Parental disputes over arrangements for their children can take many forms, from how much time the child should spend with each parent, to whether one parent should be allowed to take the child abroad, to a dispute over which school the child should attend or what name they should use.

Whatever the dispute, if the parents are unable to resolve it themselves, the Family Court may be asked to decide it for them.

But how does the court decide such a dispute? What are the principles that it uses to come to a decision?

The overriding principle is that the child’s welfare is the court’s paramount consideration. In other words, the court will reach its decision based upon what it considers best for the welfare of the child.
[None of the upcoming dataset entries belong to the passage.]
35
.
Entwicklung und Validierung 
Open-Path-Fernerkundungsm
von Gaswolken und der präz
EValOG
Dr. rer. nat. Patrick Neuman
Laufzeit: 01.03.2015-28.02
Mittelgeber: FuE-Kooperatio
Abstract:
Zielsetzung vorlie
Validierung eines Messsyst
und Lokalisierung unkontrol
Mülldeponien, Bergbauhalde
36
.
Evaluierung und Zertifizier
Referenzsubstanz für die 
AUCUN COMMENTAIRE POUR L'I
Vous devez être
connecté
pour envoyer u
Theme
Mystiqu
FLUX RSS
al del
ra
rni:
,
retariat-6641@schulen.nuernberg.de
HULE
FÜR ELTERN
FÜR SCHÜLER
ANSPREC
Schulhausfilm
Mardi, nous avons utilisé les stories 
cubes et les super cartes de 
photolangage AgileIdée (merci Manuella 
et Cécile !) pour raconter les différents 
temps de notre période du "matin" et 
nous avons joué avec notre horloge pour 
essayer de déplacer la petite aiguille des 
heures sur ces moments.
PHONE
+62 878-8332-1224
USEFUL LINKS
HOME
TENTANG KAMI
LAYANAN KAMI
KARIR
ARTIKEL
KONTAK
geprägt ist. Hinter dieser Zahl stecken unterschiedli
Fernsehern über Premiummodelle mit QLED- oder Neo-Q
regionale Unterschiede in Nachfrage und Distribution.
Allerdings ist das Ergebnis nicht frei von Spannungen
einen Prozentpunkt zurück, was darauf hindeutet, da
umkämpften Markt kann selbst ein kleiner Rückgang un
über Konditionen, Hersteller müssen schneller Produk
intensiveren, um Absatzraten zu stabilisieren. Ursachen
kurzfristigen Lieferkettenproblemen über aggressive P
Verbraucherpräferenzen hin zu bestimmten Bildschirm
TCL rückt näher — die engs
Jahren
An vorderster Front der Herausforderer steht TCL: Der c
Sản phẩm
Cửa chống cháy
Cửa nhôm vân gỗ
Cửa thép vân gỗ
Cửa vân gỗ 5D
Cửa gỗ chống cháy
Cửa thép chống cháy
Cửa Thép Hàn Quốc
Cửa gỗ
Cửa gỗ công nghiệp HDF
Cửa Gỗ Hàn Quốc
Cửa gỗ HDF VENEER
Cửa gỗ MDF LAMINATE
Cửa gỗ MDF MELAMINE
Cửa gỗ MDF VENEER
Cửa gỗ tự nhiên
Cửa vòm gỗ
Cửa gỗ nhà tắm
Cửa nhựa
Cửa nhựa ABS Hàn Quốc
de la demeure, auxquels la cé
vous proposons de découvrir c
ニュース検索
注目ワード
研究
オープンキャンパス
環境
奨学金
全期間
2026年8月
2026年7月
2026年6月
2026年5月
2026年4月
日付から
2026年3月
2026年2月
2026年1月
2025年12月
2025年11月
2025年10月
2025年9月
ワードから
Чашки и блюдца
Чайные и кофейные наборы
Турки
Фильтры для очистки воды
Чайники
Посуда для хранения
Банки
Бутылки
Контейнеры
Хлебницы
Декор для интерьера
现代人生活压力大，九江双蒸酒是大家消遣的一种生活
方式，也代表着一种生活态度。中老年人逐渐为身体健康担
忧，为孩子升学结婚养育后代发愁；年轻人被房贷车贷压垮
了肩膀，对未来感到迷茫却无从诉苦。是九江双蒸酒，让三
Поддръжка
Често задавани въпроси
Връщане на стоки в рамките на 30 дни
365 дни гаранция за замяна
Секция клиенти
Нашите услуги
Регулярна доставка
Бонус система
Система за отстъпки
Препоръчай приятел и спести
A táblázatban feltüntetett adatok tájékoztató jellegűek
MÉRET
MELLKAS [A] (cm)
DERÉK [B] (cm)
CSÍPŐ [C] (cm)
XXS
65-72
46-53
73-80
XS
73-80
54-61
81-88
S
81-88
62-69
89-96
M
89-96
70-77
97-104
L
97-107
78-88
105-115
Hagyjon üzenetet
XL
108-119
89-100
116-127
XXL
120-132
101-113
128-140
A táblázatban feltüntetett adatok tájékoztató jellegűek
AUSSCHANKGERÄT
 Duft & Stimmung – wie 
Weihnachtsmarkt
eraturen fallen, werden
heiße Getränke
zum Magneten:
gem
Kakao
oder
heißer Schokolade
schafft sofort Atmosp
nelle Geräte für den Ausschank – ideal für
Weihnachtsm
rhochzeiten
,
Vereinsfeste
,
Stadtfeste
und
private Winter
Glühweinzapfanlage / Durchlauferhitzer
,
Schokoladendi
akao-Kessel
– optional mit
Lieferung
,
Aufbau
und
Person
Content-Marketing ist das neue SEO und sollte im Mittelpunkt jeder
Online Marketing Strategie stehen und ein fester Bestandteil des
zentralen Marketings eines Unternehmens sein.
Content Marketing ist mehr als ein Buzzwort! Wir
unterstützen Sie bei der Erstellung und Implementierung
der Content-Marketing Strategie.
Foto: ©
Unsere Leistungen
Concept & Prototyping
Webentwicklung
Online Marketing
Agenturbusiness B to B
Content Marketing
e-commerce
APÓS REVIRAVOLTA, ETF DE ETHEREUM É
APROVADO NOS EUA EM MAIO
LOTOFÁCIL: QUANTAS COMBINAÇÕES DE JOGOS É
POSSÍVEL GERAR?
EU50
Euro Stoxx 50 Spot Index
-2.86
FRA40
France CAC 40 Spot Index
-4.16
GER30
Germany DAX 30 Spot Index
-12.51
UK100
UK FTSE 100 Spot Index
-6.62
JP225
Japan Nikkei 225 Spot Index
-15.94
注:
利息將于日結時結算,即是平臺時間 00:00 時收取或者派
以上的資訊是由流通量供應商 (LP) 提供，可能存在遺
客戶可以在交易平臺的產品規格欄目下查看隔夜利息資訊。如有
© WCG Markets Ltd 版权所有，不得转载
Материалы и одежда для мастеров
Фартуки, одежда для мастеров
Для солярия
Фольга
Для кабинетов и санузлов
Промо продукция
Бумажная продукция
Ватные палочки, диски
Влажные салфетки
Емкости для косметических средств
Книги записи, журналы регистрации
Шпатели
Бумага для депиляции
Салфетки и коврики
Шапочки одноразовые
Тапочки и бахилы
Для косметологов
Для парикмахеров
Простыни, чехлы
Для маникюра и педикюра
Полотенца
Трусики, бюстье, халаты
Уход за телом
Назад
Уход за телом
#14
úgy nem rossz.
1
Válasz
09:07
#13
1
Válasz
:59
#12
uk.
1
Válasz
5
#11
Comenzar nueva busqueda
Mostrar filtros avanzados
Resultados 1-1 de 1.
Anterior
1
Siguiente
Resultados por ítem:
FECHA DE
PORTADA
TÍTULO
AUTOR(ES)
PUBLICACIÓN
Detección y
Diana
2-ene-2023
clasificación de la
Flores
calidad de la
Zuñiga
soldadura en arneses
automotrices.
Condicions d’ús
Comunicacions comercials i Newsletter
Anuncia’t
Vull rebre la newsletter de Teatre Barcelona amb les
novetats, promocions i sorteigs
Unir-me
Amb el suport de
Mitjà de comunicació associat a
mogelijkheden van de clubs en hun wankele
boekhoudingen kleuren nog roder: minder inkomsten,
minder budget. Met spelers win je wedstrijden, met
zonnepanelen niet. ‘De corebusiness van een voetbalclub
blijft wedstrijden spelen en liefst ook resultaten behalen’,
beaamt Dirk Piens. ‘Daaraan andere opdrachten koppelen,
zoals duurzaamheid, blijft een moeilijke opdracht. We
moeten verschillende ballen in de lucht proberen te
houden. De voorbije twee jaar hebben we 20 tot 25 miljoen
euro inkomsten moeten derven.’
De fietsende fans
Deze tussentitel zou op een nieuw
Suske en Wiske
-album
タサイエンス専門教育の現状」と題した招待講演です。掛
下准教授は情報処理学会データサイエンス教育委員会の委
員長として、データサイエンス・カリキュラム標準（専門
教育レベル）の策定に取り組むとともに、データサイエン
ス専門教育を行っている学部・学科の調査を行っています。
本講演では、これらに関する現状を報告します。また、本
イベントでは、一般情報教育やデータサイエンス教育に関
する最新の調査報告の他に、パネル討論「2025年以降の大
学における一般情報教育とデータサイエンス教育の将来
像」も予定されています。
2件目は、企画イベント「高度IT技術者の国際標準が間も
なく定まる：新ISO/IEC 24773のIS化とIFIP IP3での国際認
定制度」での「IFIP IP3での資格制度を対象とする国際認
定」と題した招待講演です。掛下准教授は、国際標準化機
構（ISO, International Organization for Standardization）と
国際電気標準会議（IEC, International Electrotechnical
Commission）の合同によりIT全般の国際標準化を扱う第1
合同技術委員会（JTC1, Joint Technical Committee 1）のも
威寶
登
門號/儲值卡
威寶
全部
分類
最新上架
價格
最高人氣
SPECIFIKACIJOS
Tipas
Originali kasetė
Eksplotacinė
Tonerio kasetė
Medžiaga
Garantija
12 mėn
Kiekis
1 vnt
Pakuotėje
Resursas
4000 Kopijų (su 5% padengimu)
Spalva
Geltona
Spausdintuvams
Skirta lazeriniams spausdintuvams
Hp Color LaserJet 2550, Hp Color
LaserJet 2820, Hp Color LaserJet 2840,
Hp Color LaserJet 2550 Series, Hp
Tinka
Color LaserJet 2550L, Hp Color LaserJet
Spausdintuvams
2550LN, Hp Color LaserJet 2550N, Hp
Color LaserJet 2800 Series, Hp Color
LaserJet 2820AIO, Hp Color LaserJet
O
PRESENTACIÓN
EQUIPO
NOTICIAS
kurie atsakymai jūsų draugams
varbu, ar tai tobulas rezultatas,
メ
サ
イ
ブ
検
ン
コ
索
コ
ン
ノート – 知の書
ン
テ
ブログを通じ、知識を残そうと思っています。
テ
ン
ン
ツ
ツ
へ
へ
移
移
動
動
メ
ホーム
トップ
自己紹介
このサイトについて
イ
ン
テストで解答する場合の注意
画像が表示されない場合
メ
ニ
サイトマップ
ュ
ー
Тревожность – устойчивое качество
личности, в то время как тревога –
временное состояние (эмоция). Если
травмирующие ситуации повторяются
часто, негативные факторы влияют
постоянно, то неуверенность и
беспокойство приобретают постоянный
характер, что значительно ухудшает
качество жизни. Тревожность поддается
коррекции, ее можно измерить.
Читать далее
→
And in deciding how the child’s welfare is best served the court will have regard in particular to a list of factors set out in the Children Act, known as the ‘welfare checklist’. The welfare checklist is therefore central to any decision regarding arrangements for children.

The welfare checklist

The checklist comprises the following seven factors:

  1. The ascertainable wishes and feelings of the child concerned, considered in the light of the child’s age and understanding – The court will always seek to ascertain the wishes of the child, normally through discussions between the child and a court welfare officer. Obviously, the older the child, the more likely that the court will follow the child’s wishes. The law does not specify a particular age at which the court will follow their wishes, but back in 1995 Mr Justice Wilson, as he then was, stated that court orders “which run flatly counter to the wishes of normal children aged 16, 14 and 12 are virtually unknown to family law.”
  2. The child’s physical, emotional and educational needs – Fairly self-explanatory, this refers to basic needs such as for suitable accommodation, and such things as special health or educational needs.
  3. The likely effect on the child of any change in circumstances – The chances are that the court will be considering an issue that could involve a significant change in the child’s circumstances, and obviously it will want to consider the likely effect of that change upon the child.
  4. The child’s age, sex, background and any characteristics which the court considers relevant – this could include such matters as a child’s interests and religious beliefs.
  5. Any harm which the child has suffered or is at risk of suffering – Obviously, if the child has suffered, or is considered to be at risk of suffering, physical or emotional harm then that will have a major bearing upon the decision of the court.
  6. How capable each of the parents, and any other person in relation to whom the court considers the question to be relevant, is of meeting the child’s needs – Clearly, the court will want to ensure that any such person is fully capable of meeting the child’s physical, emotional and educational needs.
  7. Lastly, the range of powers available to the court – This is essentially a reminder that the court can make any order it considers appropriate for the welfare of the child, not just the order or orders that the parents are asking the court to make.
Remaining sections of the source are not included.